Portal fibroblasts (PF) are one of the two primary cell types contributing to the myofibroblast population of the liver and are thus essential to the pathogenesis of liver fibrosis. Monocyte chemoattractant protein‐1 (MCP‐1) is a known profibrogenic chemokine that may be of particular importance in biliary fibrosis. We examined the effect of MCP‐1 on release of matrix metalloproteinase‐9 (MMP‐9) by rat PF. We found that MCP‐1 blocks PF release of MMP‐9 in a posttranslational fashion. We employed an optical and electron microscopic approach to determine the mechanism of this downregulation. Our data demonstrated that, in the presence of MCP‐1, MMP‐9‐containing vesicles were shunted to a lysosome‐like compartment. This is the first report of a secretory protein to be so regulated in fibrogenic cells.
- portal fibroblast
Cirrhosis is the most important cause of liver failure and a major cause of mortality worldwide (Ratib et al. 2014). It has long been clear that there are two distinct varieties of cirrhosis: biliary and nonbiliary. Nonbiliary cirrhosis is caused by such conditions as chronic viral hepatitis, alcoholic liver disease, and nonalcoholic fatty liver disease and accounts for the majority of adult cirrhosis. Biliary cirrhosis, in contrast, is caused in general by cholangiopathies – conditions targeting bile ducts, such as biliary atresia, primary biliary cirrhosis, and primary sclerosing cholangitis. While biliary cirrhosis accounts for only one in five cases of liver failure in adults, it is the predominant cause of liver failure in children (Alpini et al. 2002).
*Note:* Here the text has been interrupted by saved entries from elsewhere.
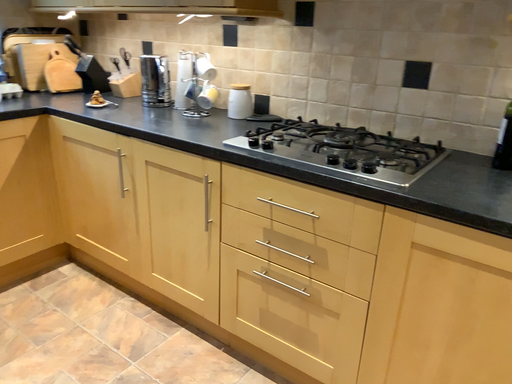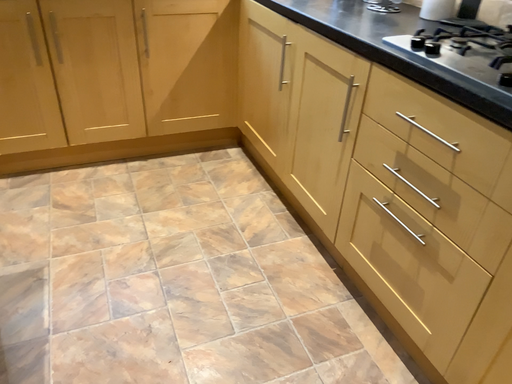 Question: How did the camera likely rotate when shooting the video?

Choices:
 (A) rotated right
 (B) rotated left

Answer: (B) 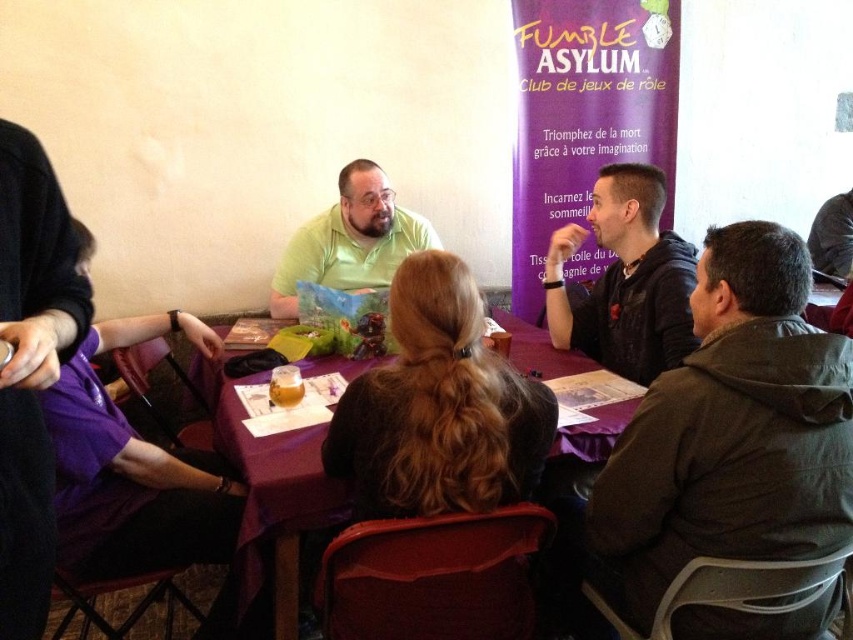 Question: Estimate the real-world distances between objects in this image. Which object is closer to the dark gray hoodie at lower right?

Choices:
 (A) green matte shirt at center
 (B) purple fabric table at center

Answer: (B)

Question: Among these objects, which one is farthest from the camera?

Choices:
 (A) green matte shirt at center
 (B) dark gray hoodie at lower right
 (C) purple fabric table at center
 (D) black leather jacket at center

Answer: (A)

Question: Does dark gray hoodie at lower right have a greater width compared to green matte shirt at center?

Choices:
 (A) no
 (B) yes

Answer: (A)

Question: Which of the following is the farthest from the observer?

Choices:
 (A) (221, 435)
 (B) (376, 273)

Answer: (B)

Question: Is black leather jacket at center wider than green matte shirt at center?

Choices:
 (A) yes
 (B) no

Answer: (B)

Question: Can you confirm if purple fabric table at center is positioned to the right of black leather jacket at center?

Choices:
 (A) yes
 (B) no

Answer: (B) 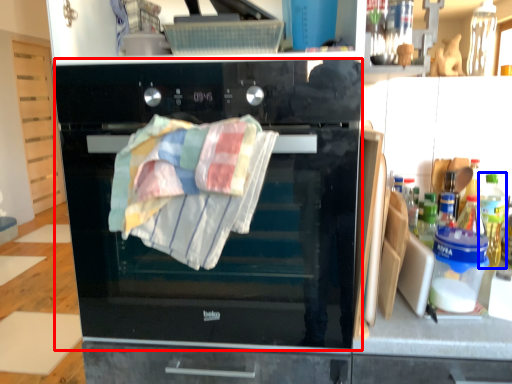 Question: Which point is further to the camera, oven (highlighted by a red box) or bottle (highlighted by a blue box)?

Choices:
 (A) oven
 (B) bottle

Answer: (B) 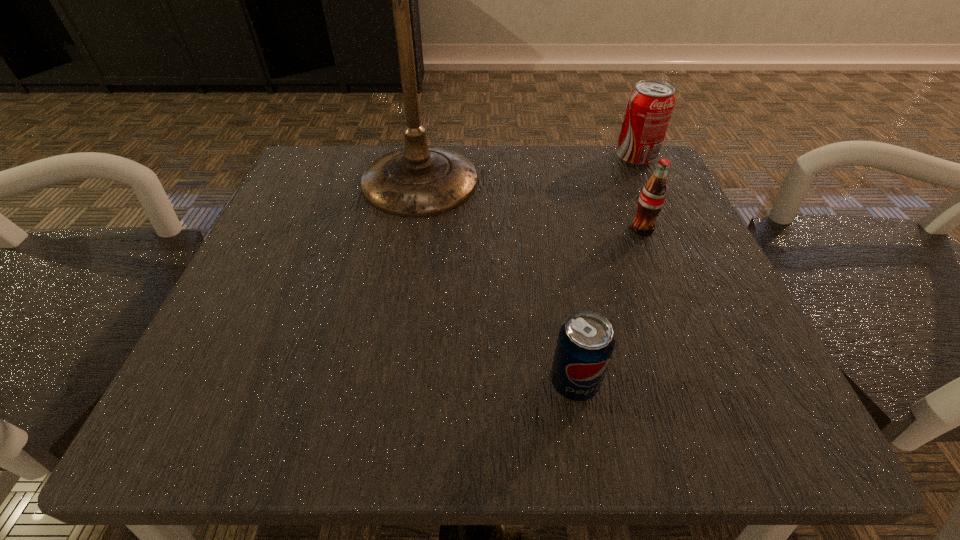 The width and height of the screenshot is (960, 540). Find the location of `free space that satisfies the following two spatial constraints: 1. above the green lampshade of the third object from right to left; 2. on the left side of the table lamp`. free space that satisfies the following two spatial constraints: 1. above the green lampshade of the third object from right to left; 2. on the left side of the table lamp is located at coordinates (387, 383).

Locate an element on the screen. The image size is (960, 540). free space that satisfies the following two spatial constraints: 1. above the green lampshade of the table lamp; 2. on the left side of the second nearest soda can is located at coordinates (413, 229).

Find the location of a particular element. The height and width of the screenshot is (540, 960). free space that satisfies the following two spatial constraints: 1. on the back side of the second nearest soda can; 2. on the left side of the farthest soda can is located at coordinates (613, 158). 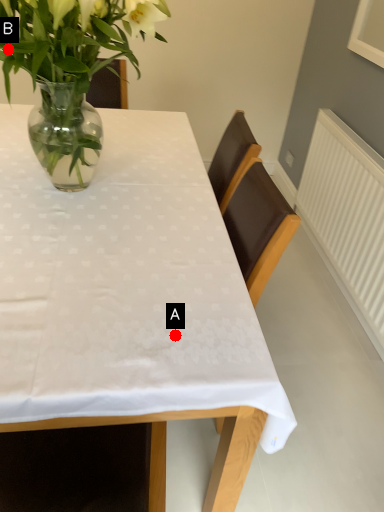 Question: Two points are circled on the image, labeled by A and B beside each circle. Which point is closer to the camera taking this photo?

Choices:
 (A) A is closer
 (B) B is closer

Answer: (A) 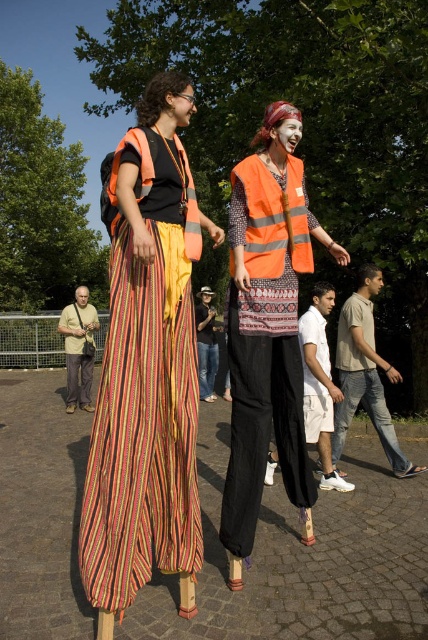 Question: Is white cotton shorts at lower center closer to the viewer compared to matte orange vest at upper center?

Choices:
 (A) no
 (B) yes

Answer: (A)

Question: Among these objects, which one is nearest to the camera?

Choices:
 (A) light beige cotton shirt at lower right
 (B) white cotton shorts at lower center
 (C) beige cotton shirt at lower left
 (D) white matte face at center

Answer: (D)

Question: Which object appears farthest from the camera in this image?

Choices:
 (A) reflective orange safety vest at left
 (B) white matte face at center
 (C) denim jeans at center

Answer: (C)

Question: Which is nearer to the reflective orange safety vest at center?

Choices:
 (A) white matte face at center
 (B) orange reflective vest at center

Answer: (B)

Question: Is striped fabric pants at left positioned before denim jeans at center?

Choices:
 (A) no
 (B) yes

Answer: (B)

Question: Observing the image, what is the correct spatial positioning of white cotton shorts at lower center in reference to matte orange vest at upper center?

Choices:
 (A) below
 (B) above

Answer: (A) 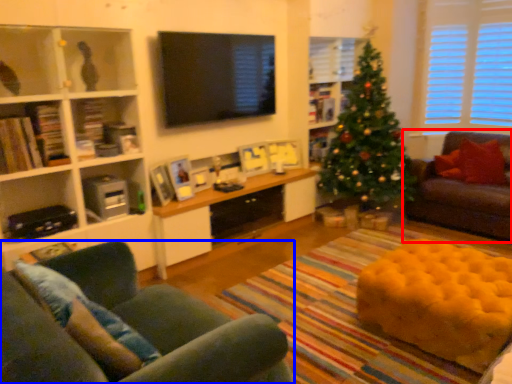 Question: Which of the following is the closest to the observer, studio couch (highlighted by a red box) or studio couch (highlighted by a blue box)?

Choices:
 (A) studio couch
 (B) studio couch

Answer: (B) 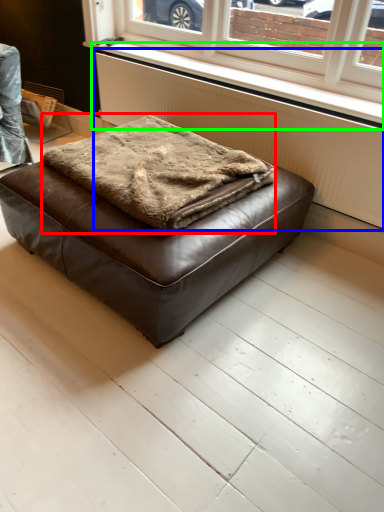 Question: Considering the real-world distances, which object is farthest from blanket (highlighted by a red box)? radiator (highlighted by a blue box) or window sill (highlighted by a green box)?

Choices:
 (A) radiator
 (B) window sill

Answer: (B) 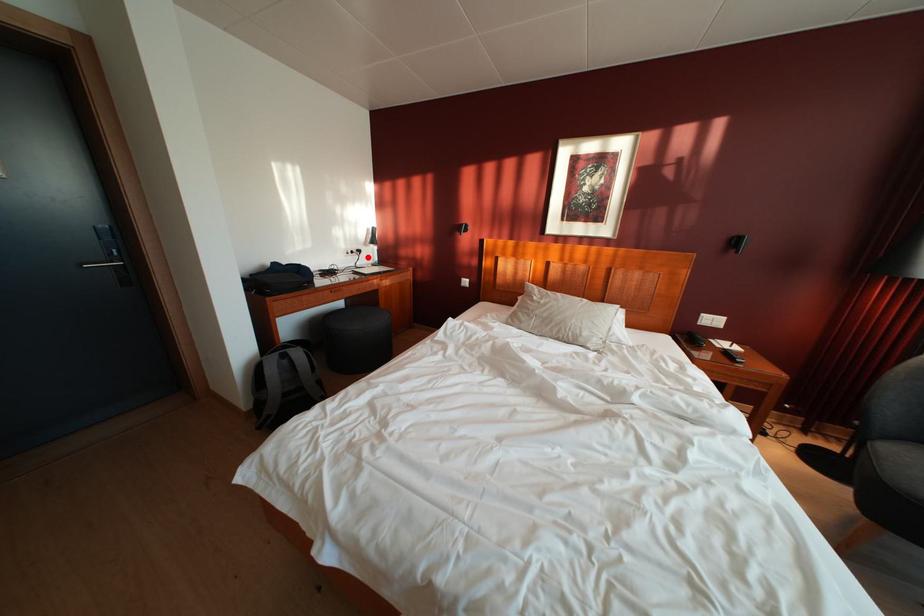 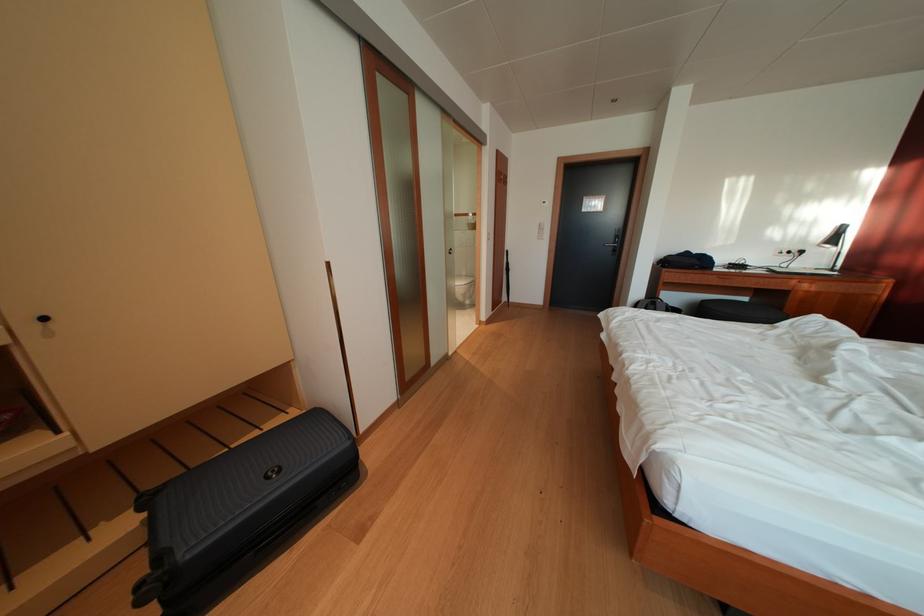 Question: I am providing you with two images of the same scene from different viewpoints. Image1 has a red point marked. In image2, the corresponding 3D location appears at what relative position? Reply with the corresponding letter.

Choices:
 (A) Closer
 (B) Farther

Answer: (B) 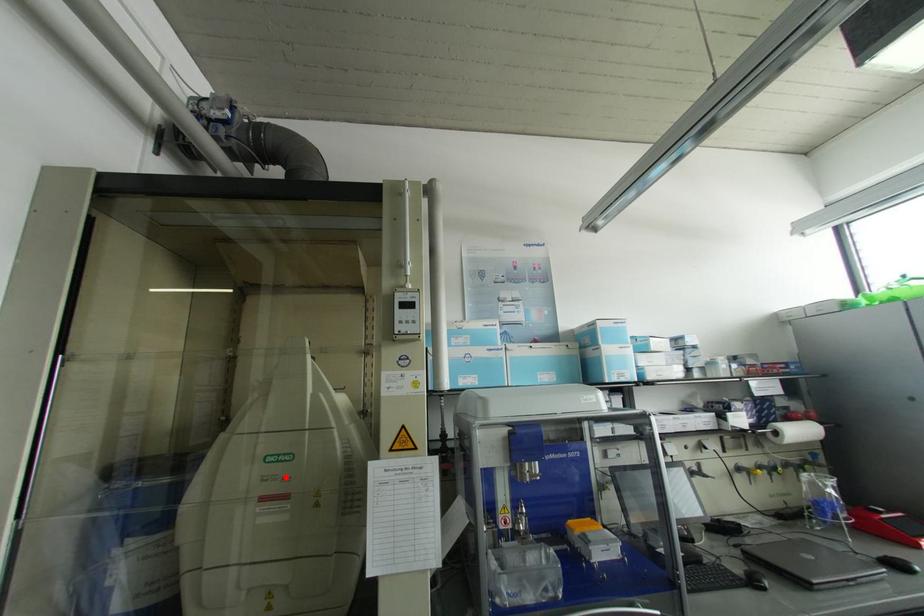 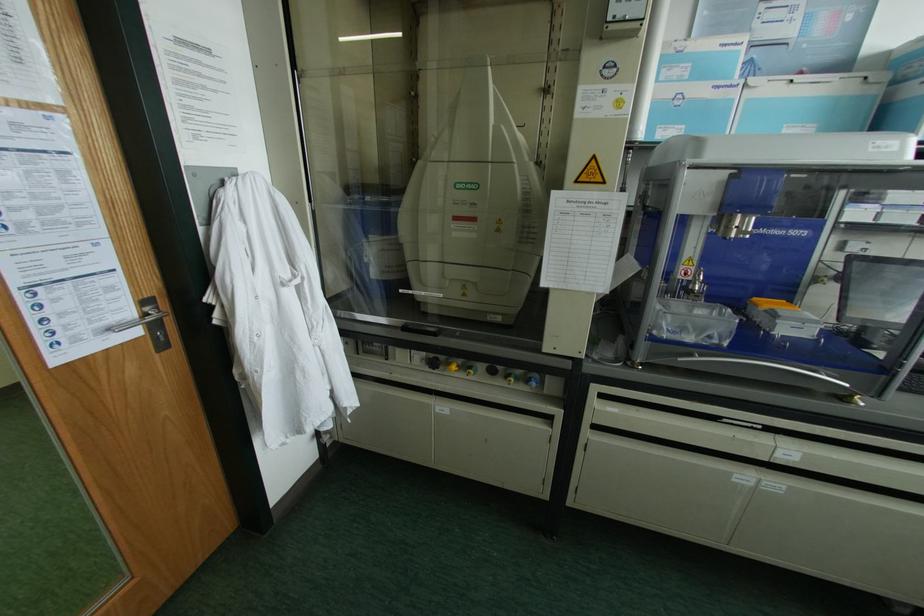 Find the pixel in the second image that matches the highlighted location in the first image.

(472, 204) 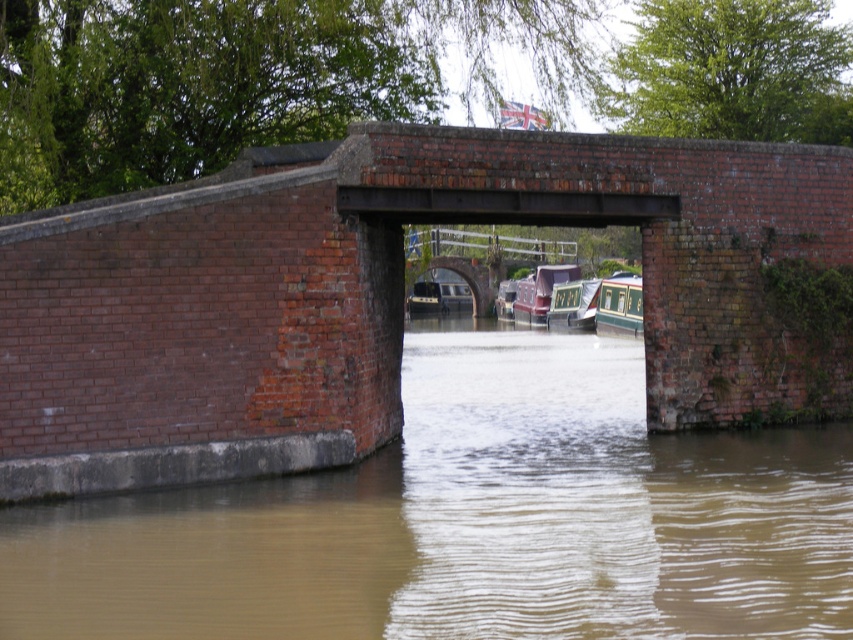 You are a delivery drone that needs to fly from the brown muddy water at center to the green glossy boat at center. What is the minimum distance you need to cover?

The minimum distance between the brown muddy water at center and the green glossy boat at center is 27.86 meters, so the drone needs to cover at least 27.86 meters.

You are a photographer trying to capture the maroon glossy boat at center in your shot. The brown muddy water at center is blocking part of the boat. Can you adjust your angle to see the entire boat without the water blocking it?

The brown muddy water at center is shorter than the maroon glossy boat at center, so yes, you can adjust your angle to see the entire boat since the water is lower than the boat.

You are a photographer standing at the edge of the canal. You want to capture a clear shot of the brown muddy water at center. Considering the distance between you and the water, what is the minimum focal length lens you should use to ensure the entire water surface fits within your frame?

The minimum focal length lens required to capture the entire brown muddy water at center within the frame would depend on the camera sensor size and field of view. However, since the distance between you and the water is 10.03 meters, a lens with a focal length of at least 50mm on a full frame camera would provide a sufficient field of view to include the entire water surface in the composition. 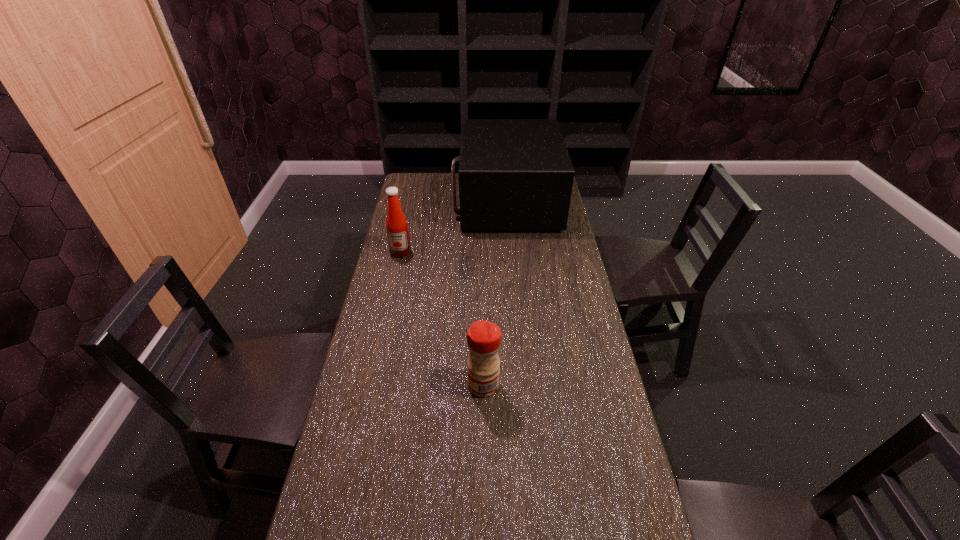 Locate an element on the screen. vacant space that satisfies the following two spatial constraints: 1. on the front-facing side of the farthest object; 2. on the front-facing side of the left condiment is located at coordinates (511, 252).

You are a GUI agent. You are given a task and a screenshot of the screen. Output one action in this format:
    pyautogui.click(x=<x>, y=<y>)
    Task: Click on the free location that satisfies the following two spatial constraints: 1. on the front-facing side of the nearest object; 2. on the right side of the second farthest object
    
    Given the screenshot: What is the action you would take?
    pyautogui.click(x=372, y=385)

Locate an element on the screen. This screenshot has width=960, height=540. vacant space that satisfies the following two spatial constraints: 1. on the front-facing side of the left condiment; 2. on the left side of the nearest object is located at coordinates (372, 385). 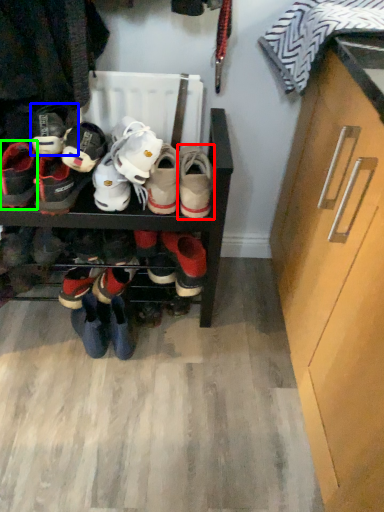 Question: Considering the real-world distances, which object is farthest from footwear (highlighted by a red box)? footwear (highlighted by a blue box) or footwear (highlighted by a green box)?

Choices:
 (A) footwear
 (B) footwear

Answer: (B) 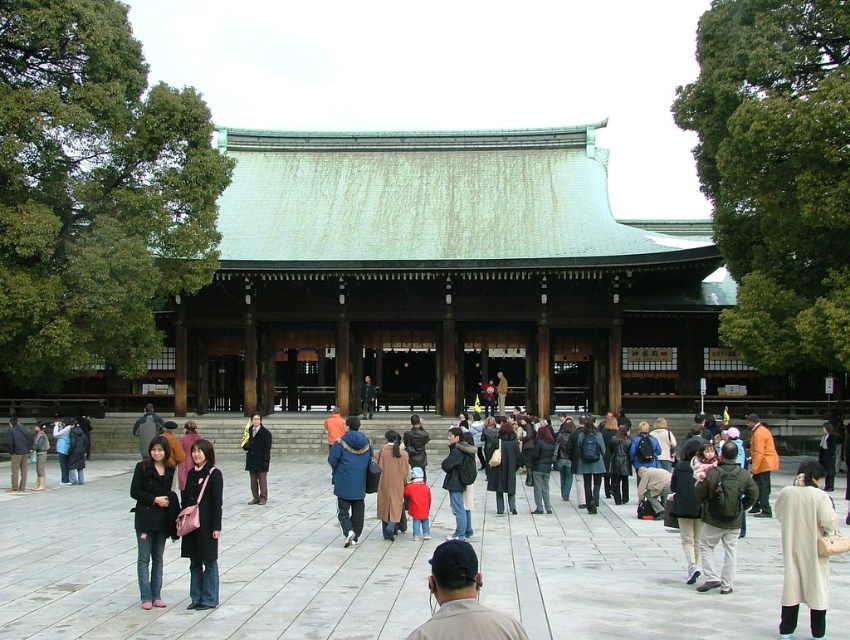 Who is positioned more to the left, dark blue jeans at center or dark brown leather coat at center?

dark brown leather coat at center is more to the left.

Which is below, dark blue jeans at center or dark brown leather coat at center?

dark blue jeans at center is below.

Between point (465, 444) and point (258, 477), which one is positioned in front?

Positioned in front is point (465, 444).

Find the location of `dark blue jeans at center`. dark blue jeans at center is located at coordinates (459, 477).

Does beige wool coat at lower right appear under dark blue jeans at center?

Actually, beige wool coat at lower right is above dark blue jeans at center.

Is beige wool coat at lower right shorter than dark blue jeans at center?

Incorrect, beige wool coat at lower right's height does not fall short of dark blue jeans at center's.

What are the coordinates of `beige wool coat at lower right` in the screenshot? It's located at (803, 548).

Who is positioned more to the left, brown wool coat at center or black wool coat at center?

brown wool coat at center

Is point (400, 438) less distant than point (514, 458)?

Yes, it is in front of point (514, 458).

In order to click on brown wool coat at center in this screenshot , I will do `click(391, 483)`.

Locate an element on the screen. brown wool coat at center is located at coordinates (391, 483). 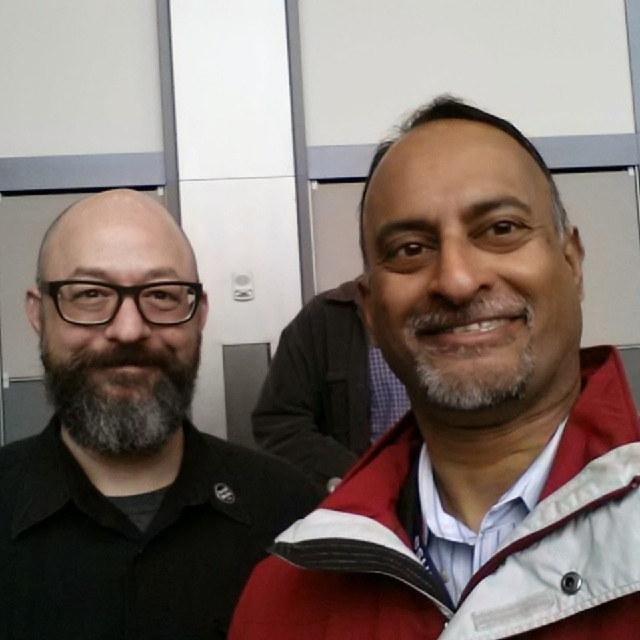 Question: Is matte black shirt at left above gray matte beard at center?

Choices:
 (A) yes
 (B) no

Answer: (B)

Question: Which of these objects is positioned farthest from the gray matte beard at left?

Choices:
 (A) red woolen jacket at center
 (B) red fleece jacket at center

Answer: (A)

Question: Which of the following is the closest to the observer?

Choices:
 (A) matte black shirt at left
 (B) gray matte beard at center

Answer: (B)

Question: Is red woolen jacket at center bigger than gray matte beard at center?

Choices:
 (A) no
 (B) yes

Answer: (B)

Question: Does red woolen jacket at center lie behind gray matte beard at left?

Choices:
 (A) no
 (B) yes

Answer: (B)

Question: Which is nearer to the matte black shirt at left?

Choices:
 (A) gray matte beard at center
 (B) gray matte beard at left
 (C) red fleece jacket at center

Answer: (B)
Biliary cirrhosis has long been known to be distinct in several ways: it progresses rapidly and is associated with more severe presinusoidal portal hypertension (Heathcote 1997). More recent evidence shows that the pathogenesis of biliary cirrhosis is distinct from that of nonbiliary cirrhosis. Specifically, biliary cirrhosis is mediated in large part by portal fibroblasts (PF) as effector cells, as opposed to hepatic stellate cells (HSC) alone (Beaussier et al. 2007). In the setting of biliary injury, portal fibroblasts differentiate into myofibroblasts that release matrix and profibrogenic components (Tang et al. 1994). Furthermore, the process of profibrogenic myofibroblastic differentiation of PF is directed in large part by release of bioactive mediators by cholangiocytes (Rachfal and Brigstock 2003; Kruglov et al. 2006). One of the best characterized of these mediators is CCL2/MCP‐1, which has been shown to mediate cholangiocyte‐to‐PF signaling directly (Kruglov et al. 2006).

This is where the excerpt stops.